• ACTIVITY:
Each line of the records that holds the word "sondern" should be copied out.

- Opening Delimiter -

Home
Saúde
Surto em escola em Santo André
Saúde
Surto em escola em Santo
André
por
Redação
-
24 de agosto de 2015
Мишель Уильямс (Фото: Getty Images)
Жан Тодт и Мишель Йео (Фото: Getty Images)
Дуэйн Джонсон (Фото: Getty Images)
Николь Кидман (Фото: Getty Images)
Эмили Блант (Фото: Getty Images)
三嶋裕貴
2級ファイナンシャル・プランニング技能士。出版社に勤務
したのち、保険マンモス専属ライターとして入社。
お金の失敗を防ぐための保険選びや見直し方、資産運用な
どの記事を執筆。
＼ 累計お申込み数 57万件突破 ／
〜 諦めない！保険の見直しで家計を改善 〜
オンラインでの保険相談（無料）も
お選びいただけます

- Closing Delimiter -
- Opening Delimiter -

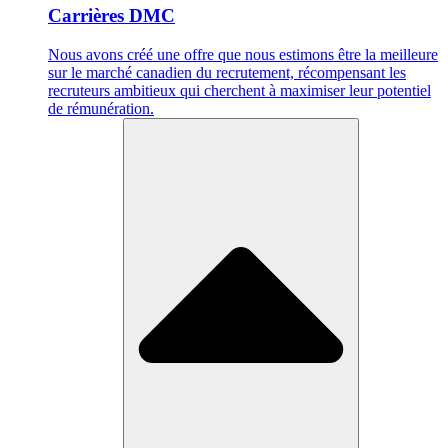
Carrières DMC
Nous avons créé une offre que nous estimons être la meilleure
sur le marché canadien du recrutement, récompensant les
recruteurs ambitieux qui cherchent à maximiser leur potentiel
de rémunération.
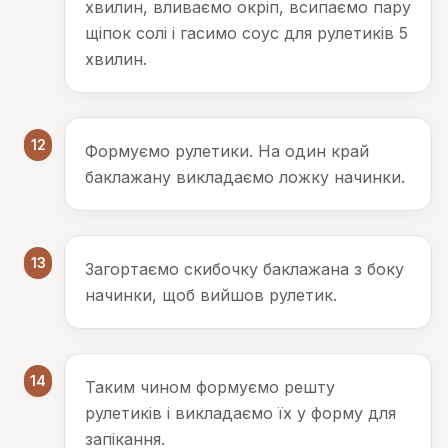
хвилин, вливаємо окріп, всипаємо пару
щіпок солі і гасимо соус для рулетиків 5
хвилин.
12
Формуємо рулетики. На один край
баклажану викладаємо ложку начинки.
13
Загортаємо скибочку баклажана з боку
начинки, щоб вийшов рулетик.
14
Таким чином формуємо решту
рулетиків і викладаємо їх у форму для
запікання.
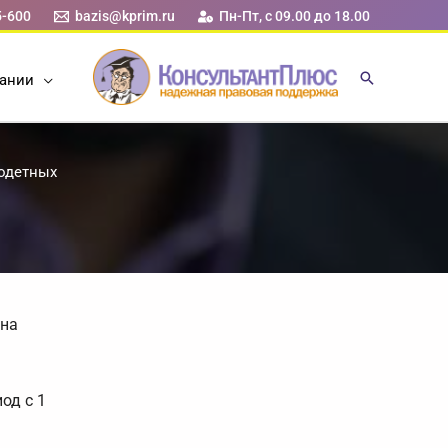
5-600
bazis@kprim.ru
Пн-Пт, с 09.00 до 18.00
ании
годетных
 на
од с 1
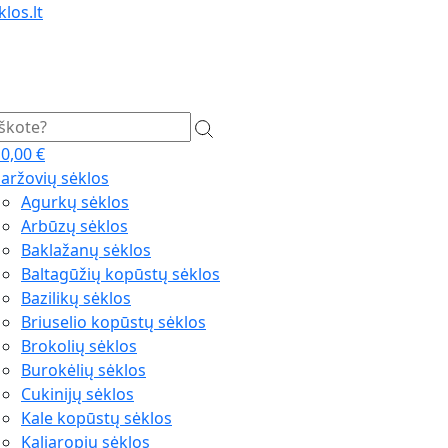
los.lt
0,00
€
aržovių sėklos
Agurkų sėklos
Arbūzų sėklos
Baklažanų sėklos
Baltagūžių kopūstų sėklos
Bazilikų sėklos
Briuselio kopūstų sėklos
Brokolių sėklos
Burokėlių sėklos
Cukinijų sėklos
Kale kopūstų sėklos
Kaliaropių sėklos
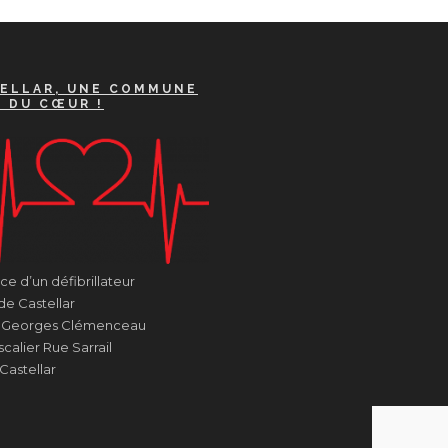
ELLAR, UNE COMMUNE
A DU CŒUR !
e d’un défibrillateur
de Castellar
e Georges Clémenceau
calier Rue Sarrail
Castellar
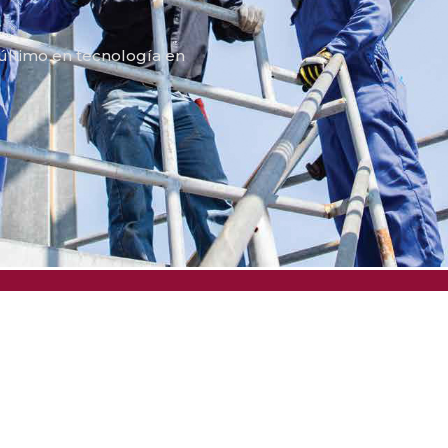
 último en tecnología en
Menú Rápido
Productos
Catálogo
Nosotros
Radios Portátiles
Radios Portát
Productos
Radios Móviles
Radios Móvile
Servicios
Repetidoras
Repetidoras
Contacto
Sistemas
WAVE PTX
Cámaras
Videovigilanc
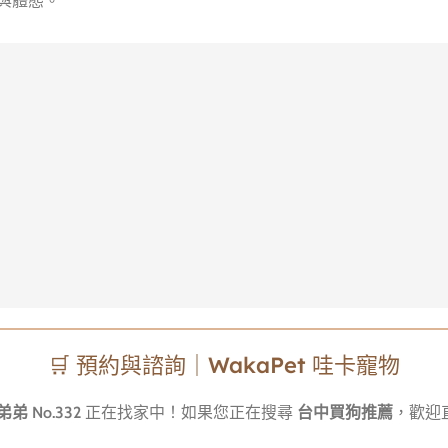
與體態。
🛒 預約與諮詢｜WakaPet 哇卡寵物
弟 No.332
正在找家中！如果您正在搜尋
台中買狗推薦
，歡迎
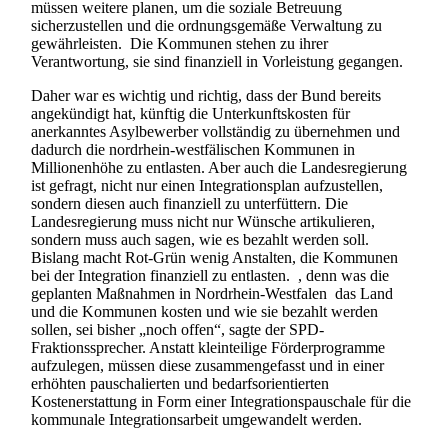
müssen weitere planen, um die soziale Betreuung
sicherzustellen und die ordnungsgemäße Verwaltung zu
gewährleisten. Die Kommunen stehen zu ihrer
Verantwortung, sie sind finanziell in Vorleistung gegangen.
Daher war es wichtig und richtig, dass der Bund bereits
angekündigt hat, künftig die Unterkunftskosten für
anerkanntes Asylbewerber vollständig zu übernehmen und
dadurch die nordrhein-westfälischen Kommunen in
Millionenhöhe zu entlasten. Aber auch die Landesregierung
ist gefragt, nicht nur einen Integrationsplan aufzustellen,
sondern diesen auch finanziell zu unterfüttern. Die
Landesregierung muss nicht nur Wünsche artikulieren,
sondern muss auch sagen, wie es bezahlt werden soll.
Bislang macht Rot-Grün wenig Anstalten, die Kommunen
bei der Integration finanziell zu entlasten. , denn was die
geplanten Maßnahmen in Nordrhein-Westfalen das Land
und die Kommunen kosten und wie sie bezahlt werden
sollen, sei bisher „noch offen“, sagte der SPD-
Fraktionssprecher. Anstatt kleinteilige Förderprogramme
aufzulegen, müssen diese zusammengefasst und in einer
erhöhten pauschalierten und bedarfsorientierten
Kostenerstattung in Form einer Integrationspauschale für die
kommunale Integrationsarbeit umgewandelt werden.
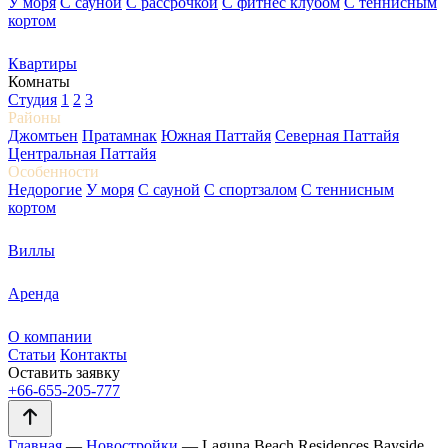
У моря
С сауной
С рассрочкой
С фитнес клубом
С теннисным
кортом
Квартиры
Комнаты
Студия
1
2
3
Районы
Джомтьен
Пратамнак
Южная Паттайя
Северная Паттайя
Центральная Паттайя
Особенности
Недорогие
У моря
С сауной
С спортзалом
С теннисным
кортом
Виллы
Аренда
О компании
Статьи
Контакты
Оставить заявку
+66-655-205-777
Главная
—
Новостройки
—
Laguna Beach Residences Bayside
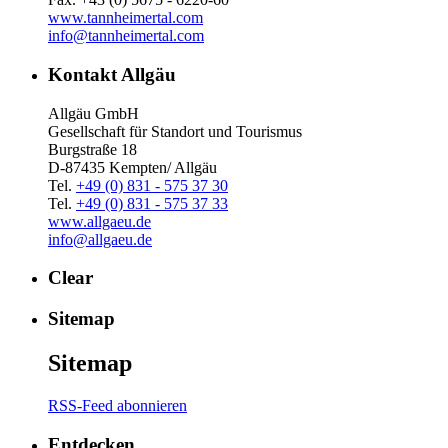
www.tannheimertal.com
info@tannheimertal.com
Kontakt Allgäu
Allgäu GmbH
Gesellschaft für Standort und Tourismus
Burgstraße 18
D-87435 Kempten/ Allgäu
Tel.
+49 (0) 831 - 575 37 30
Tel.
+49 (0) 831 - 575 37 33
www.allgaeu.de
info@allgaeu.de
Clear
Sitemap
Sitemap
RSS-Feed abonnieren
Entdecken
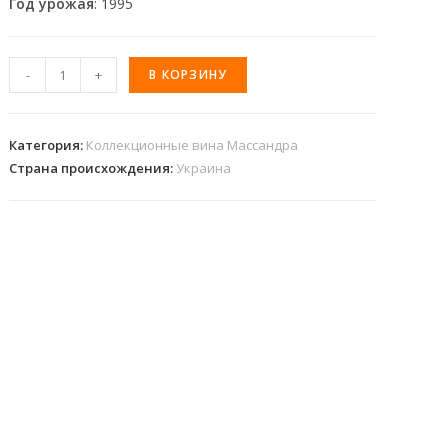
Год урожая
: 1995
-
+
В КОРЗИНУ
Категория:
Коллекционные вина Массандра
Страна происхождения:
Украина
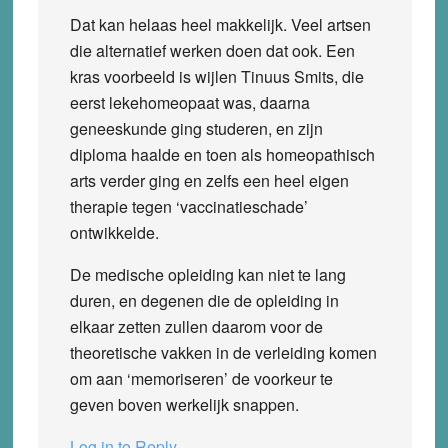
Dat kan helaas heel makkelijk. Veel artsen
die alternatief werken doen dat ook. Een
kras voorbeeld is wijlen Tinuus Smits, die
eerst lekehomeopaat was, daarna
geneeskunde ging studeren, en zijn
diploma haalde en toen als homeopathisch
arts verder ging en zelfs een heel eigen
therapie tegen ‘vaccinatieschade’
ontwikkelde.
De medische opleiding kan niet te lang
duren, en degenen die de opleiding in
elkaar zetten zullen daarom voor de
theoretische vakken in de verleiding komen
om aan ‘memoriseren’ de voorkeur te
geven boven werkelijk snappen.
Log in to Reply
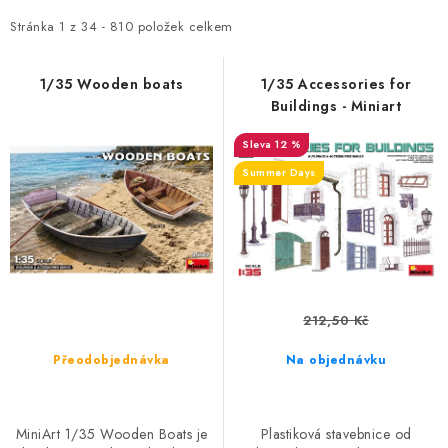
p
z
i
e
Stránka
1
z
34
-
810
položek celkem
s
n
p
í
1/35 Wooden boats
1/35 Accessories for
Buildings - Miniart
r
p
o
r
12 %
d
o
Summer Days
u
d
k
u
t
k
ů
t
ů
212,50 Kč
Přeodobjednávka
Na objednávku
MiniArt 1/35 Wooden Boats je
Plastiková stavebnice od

- Closing Delimiter -
- Opening Delimiter -

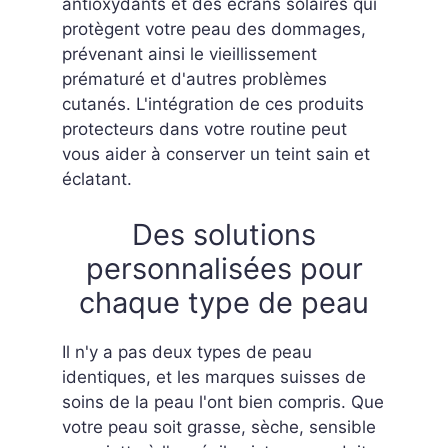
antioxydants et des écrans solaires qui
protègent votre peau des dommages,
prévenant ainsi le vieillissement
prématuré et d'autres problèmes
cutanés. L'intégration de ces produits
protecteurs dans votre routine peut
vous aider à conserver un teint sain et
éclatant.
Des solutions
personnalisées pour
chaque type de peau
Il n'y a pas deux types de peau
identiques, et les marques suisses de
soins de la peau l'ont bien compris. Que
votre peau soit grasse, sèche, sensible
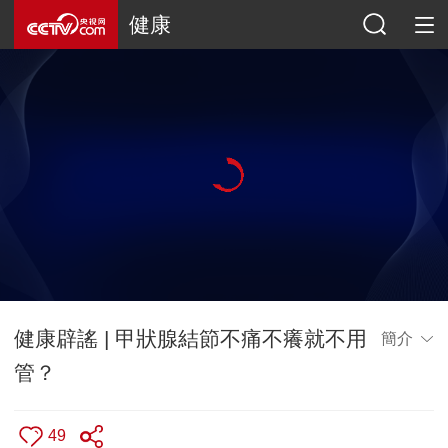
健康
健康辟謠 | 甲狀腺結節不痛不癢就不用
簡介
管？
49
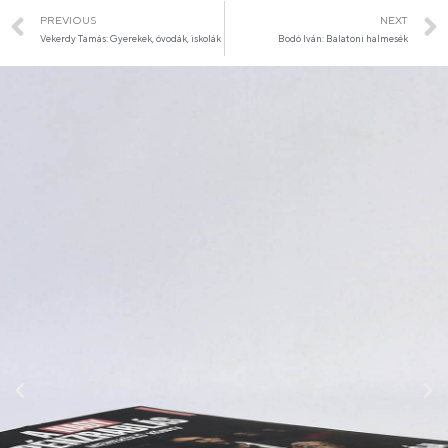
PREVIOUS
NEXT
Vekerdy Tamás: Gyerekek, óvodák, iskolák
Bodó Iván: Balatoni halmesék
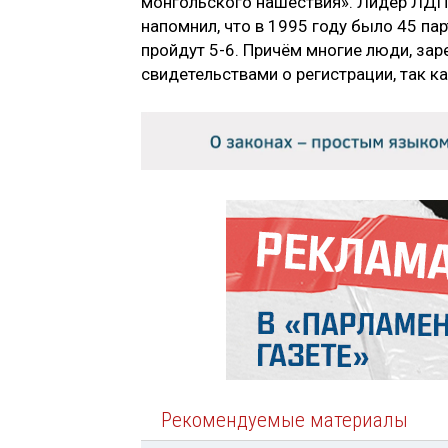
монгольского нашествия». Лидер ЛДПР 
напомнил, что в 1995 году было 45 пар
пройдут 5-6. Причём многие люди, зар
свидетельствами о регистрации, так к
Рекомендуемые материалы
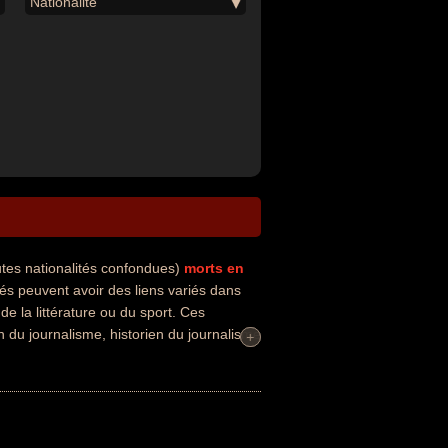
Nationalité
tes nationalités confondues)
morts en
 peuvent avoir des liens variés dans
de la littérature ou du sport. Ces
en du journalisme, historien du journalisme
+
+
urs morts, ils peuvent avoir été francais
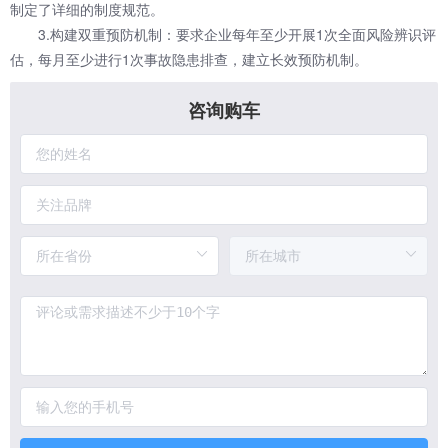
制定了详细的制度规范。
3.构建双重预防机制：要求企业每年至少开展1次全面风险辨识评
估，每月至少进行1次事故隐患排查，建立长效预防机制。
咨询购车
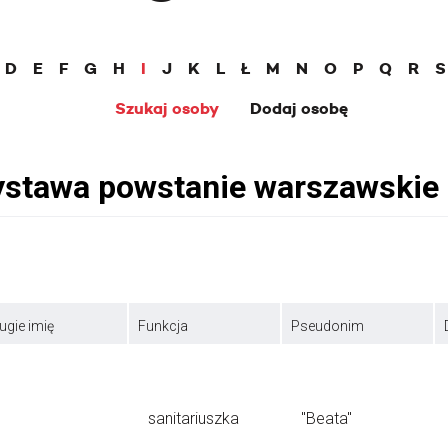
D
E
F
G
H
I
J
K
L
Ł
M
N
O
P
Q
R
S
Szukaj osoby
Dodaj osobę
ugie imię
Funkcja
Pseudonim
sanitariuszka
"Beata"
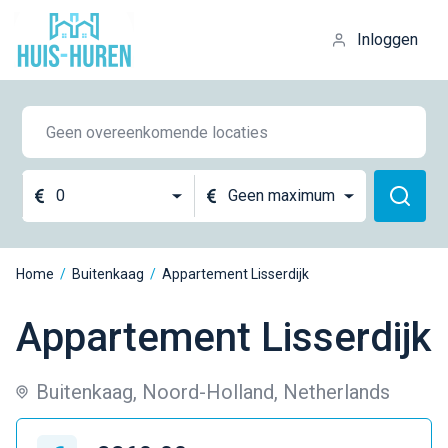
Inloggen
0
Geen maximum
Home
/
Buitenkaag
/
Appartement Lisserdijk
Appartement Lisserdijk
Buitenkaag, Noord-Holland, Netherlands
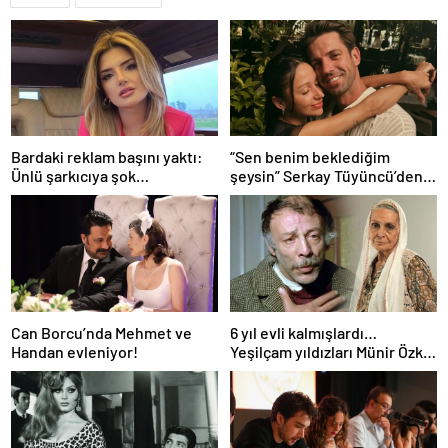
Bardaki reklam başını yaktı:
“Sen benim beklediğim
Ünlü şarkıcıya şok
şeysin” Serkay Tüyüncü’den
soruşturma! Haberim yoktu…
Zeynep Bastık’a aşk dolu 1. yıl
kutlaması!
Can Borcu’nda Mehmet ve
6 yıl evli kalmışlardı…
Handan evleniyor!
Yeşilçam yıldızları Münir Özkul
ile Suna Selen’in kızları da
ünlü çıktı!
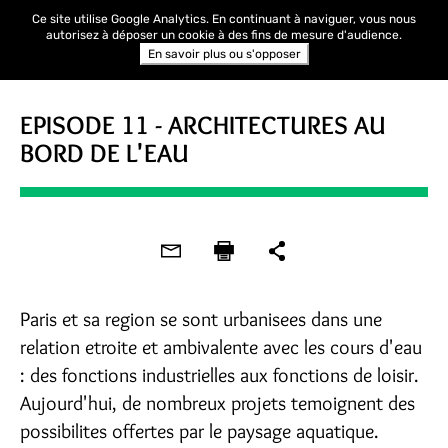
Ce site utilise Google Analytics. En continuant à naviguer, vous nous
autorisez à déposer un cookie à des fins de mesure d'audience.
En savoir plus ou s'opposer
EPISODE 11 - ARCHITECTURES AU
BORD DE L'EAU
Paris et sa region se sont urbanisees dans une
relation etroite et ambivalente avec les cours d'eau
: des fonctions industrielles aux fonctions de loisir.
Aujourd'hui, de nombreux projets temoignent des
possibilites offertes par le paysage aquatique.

- Closing Delimiter -

• ANSWER TO THE EXERCISE:
sondern diesen auch finanziell zu unterfüttern. Die
sondern muss auch sagen, wie es bezahlt werden soll.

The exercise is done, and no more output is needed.